Title
‘Holding Up’ and ‘Holding Out’
Author
Colleen V. Chien, Santa Clara University - School of Law
Date
8/26/2015
(Original Publish Date: 8/30/2013)
(Original Publish Date: 8/30/2013)
Abstract
Patent “hold-up” and patent “hold-out” present important, alternative theories for what ails the patent system. Patent “hold-up” occurs when a patent owner sues a company when it’s most vulnerable - after it has implemented a technology - and is able wrest a settlement because it’s too late for the company to change course. Patent “hold-out” is a term I use to describe the practice of companies routinely ignoring patents and resisting patent owner demands, because the odds of getting caught are small. Hold-up has arguably predicted the current patent crises - the smartphone wars, standards patents, or trolls all involve the ex-ante assertion of technology patents. Hold-up theory has been embraced by thought leaders and fueled the current drive by Congress and President Obama to reform the patent system. In this essay, I make the counterintuitive case that hold-up theory is wrong - or at least incomplete - and further, that what it is missing is full consideration of the other side - the side of hold-out.
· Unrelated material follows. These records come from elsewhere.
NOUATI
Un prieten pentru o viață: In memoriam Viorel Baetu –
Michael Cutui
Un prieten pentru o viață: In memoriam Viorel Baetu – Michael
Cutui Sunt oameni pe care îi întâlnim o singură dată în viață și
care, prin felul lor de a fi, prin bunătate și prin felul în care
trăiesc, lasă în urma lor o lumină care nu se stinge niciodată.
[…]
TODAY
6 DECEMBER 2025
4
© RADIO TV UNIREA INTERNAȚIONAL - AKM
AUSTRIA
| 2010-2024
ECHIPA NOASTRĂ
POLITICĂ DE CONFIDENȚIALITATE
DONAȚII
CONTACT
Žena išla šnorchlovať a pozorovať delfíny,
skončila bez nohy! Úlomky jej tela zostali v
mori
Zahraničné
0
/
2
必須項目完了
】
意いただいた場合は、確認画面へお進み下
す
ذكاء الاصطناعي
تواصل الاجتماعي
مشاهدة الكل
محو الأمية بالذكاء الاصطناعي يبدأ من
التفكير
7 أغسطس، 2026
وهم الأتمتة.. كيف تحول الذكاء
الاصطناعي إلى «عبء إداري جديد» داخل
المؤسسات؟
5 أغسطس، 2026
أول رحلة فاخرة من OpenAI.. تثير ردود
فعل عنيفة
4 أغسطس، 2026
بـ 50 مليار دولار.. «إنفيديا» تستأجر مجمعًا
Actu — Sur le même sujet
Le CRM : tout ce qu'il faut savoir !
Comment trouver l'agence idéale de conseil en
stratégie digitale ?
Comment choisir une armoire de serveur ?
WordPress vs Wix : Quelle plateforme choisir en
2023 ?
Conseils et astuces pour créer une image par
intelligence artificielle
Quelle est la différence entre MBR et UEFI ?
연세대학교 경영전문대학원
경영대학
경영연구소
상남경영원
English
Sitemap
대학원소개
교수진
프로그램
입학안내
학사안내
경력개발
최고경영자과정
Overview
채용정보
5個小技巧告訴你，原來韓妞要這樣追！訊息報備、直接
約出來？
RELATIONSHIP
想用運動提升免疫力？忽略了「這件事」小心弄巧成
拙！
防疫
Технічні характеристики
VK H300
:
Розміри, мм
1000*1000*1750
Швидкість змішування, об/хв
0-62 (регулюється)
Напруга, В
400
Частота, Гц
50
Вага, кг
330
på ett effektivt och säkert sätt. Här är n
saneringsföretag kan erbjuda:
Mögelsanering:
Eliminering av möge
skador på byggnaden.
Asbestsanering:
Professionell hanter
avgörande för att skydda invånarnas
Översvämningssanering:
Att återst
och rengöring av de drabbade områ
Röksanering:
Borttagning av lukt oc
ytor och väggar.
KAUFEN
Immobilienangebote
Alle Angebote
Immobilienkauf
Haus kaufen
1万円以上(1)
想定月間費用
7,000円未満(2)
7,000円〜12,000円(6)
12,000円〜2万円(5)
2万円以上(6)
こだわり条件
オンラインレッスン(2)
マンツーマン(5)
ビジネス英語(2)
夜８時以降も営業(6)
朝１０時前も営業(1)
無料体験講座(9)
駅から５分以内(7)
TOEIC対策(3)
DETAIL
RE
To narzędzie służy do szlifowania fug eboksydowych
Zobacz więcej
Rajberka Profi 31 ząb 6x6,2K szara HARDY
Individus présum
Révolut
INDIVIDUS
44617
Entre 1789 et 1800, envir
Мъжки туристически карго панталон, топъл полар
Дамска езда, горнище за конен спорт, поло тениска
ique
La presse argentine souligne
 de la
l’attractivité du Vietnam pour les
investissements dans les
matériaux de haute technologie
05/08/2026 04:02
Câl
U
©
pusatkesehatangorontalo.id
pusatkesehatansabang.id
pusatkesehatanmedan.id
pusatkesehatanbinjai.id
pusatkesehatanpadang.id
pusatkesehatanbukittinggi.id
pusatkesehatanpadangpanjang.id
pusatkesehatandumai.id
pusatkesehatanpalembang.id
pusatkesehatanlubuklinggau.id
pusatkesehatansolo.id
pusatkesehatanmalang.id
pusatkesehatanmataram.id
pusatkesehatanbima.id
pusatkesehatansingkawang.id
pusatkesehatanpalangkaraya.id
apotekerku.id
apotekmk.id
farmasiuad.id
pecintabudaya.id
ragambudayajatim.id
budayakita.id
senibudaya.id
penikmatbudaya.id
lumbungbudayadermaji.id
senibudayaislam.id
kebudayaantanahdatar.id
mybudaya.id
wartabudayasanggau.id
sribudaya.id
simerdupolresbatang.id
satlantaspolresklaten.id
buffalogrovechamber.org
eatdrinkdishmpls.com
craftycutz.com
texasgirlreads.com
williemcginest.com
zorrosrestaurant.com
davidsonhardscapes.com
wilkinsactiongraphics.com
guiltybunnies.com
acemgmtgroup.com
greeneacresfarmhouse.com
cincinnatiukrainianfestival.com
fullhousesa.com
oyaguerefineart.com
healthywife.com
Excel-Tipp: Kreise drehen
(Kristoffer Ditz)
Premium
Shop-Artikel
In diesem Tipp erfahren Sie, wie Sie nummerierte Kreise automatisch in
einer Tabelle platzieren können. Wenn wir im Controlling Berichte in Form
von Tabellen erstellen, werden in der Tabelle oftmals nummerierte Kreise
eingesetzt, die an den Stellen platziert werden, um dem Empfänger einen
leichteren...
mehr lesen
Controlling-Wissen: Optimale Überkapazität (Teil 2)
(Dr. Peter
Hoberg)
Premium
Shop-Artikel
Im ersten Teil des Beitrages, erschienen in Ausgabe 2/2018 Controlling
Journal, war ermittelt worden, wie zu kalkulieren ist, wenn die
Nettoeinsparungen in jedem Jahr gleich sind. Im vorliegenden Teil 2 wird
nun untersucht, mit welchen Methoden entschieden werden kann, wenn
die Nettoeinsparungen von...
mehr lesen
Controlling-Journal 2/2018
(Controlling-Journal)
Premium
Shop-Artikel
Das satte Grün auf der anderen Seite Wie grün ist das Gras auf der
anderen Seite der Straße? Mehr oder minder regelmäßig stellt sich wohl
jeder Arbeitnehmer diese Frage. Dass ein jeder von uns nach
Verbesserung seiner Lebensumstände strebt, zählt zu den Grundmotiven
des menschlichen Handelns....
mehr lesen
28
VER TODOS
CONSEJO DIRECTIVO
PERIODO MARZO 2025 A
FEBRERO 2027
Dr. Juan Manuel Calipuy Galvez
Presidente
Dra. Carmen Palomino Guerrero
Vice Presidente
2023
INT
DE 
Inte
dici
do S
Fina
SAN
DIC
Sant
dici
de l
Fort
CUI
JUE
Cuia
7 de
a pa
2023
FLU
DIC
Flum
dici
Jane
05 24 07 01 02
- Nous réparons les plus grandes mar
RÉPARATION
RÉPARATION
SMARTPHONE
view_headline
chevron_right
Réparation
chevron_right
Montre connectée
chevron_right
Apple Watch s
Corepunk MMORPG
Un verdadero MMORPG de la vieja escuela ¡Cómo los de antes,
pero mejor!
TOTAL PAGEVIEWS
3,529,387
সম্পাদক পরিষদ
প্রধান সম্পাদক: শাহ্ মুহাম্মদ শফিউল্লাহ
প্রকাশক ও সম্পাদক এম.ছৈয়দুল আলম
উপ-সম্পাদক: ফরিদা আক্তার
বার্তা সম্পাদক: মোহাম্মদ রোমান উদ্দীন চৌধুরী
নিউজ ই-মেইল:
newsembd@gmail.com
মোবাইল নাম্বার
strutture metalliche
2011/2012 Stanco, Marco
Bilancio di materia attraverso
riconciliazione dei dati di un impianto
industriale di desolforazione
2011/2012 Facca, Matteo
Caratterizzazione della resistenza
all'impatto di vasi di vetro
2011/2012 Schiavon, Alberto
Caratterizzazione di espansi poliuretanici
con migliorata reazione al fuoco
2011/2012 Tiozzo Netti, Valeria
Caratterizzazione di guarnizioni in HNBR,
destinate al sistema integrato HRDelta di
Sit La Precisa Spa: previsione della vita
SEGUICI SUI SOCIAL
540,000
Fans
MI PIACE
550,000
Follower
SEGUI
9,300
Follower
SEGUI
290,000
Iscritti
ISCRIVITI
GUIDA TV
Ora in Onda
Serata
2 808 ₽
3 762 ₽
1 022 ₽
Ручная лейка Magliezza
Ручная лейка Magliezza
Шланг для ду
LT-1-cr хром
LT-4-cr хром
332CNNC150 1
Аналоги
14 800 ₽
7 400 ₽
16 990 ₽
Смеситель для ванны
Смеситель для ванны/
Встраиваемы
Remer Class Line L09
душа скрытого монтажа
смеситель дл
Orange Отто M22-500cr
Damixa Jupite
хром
When large companies systematically “hold out” on patentees, they have no choice but to work with efficient patent enforcers or “trolls.” When small inventors can’t get their due in the marketplace due to unfair disadvantages, jurors just may give it to them in court. I argue that considering ‘hold-out” and “hold-up” together provide a more complete picture than focus on either story alone, and that doing so reveals surprising pathways to a better patent system - focused on the design, rather than the doctrine of patent law. Instead of trying to eliminate all technology patents, or to enforce all of them, we should try to price them appropriately and reduce the distortions they produce. Instead of trying to make patent law perfect, we should make it cheaper, more streamlined, and more equitable. To do so, lawmakers should prioritize: 1) getting patentees and targets on the same page as early as possible, through early dispositive and damages disclosures, 2) tightening the interfaces between the various patent agencies, and 3) making it cheaper to resolve low-value disputes, as capped for example by the defendant’s revenue exposure. Each of these steps would go a long way to curbing both hold-up and hold-out.